WORK REQUEST → Begin at the line below that has "Information is available". Stop after the line that has "Tuesday, 21 January 2025", repeating each line exactly and leaving out the pictures.
•••
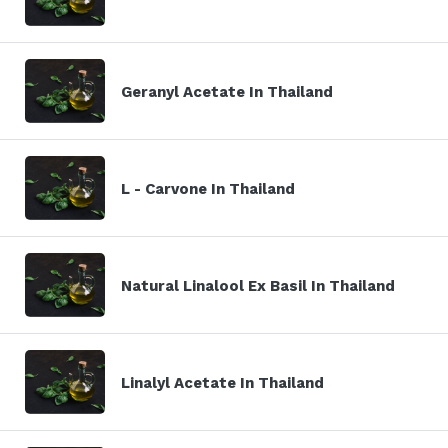
Geranyl Acetate In Thailand
L - Carvone In Thailand
Natural Linalool Ex Basil In Thailand
Linalyl Acetate In Thailand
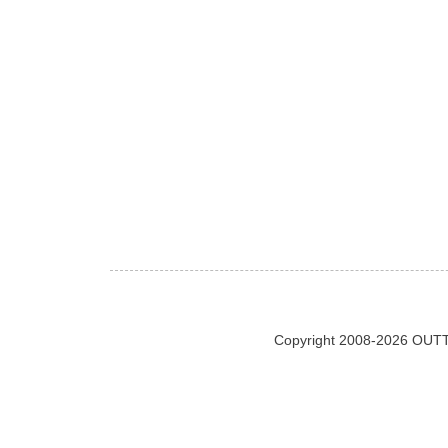
Copyright 2008-2026 OUTT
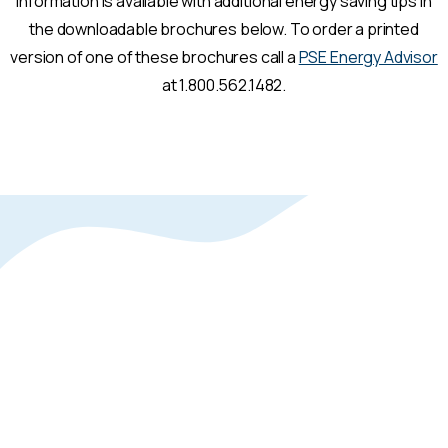
Information is available with additional energy saving tips in
the downloadable brochures below. To order a printed
version of one of these brochures call a
PSE Energy Advisor
at 1.800.562.1482.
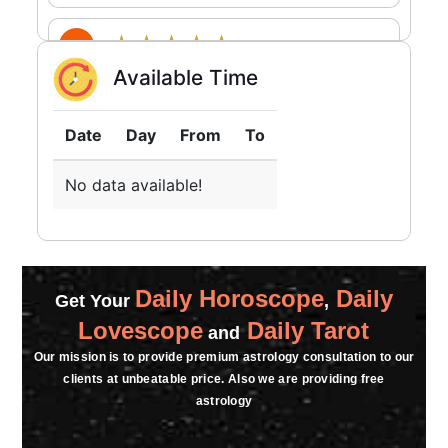
★★★★★
S
Available Time
Wednesday, 09 April 2025
★★★★★
Date
Day
From
To
B
Tuesday, 21 January 2025
No data available!
★★★★★
S
Friday, 10 January 2025
sir apko call nai lag rhi hai plss sir mujhe
Daily Horoscope
Daily
Get Your
apse baat karni hai
,
Lovescope
Daily Tarot
and
★★★★★
A
Our mission is to provide premium astrology consultation to our
clients at unbeatable price. Also we are providing free
Friday, 03 January 2025
astrology
thanks for astrosuvamiji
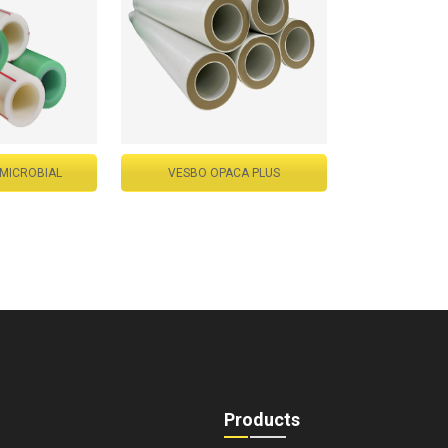
-MICROBIAL
VESBO OPACA PLUS
Products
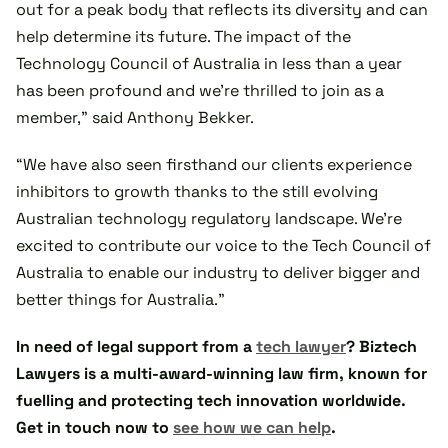
out for a peak body that reflects its diversity and can
help determine its future. The impact of the
Technology Council of Australia in less than a year
has been profound and we’re thrilled to join as a
member,” said Anthony Bekker.
“We have also seen firsthand our clients experience
inhibitors to growth thanks to the still evolving
Australian technology regulatory landscape. We’re
excited to contribute our voice to the Tech Council of
Australia to enable our industry to deliver bigger and
better things for Australia.”
In need of legal support from a
tech lawyer
? Biztech
Lawyers is a multi-award-winning law firm, known for
fuelling and protecting tech innovation worldwide.
Get in touch now to
see how we can help
.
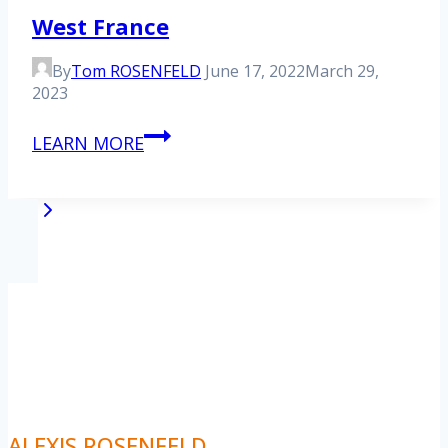
West France
By
Tom ROSENFELD
June 17, 2022
March 29,
2023
West
LEARN MORE
France
Page
Next
1
2
Page
navigation
ALEXIS ROSENFELD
•••
PROBLEM SOLUTION →
Information is available with additional energy saving tips in
the downloadable brochures below. To order a printed
version of one of these brochures call a
PSE Energy Advisor
at 1.800.562.1482.
★★★★★
S
Available Time
Wednesday, 09 April 2025
★★★★★
Date
Day
From
To
B
Tuesday, 21 January 2025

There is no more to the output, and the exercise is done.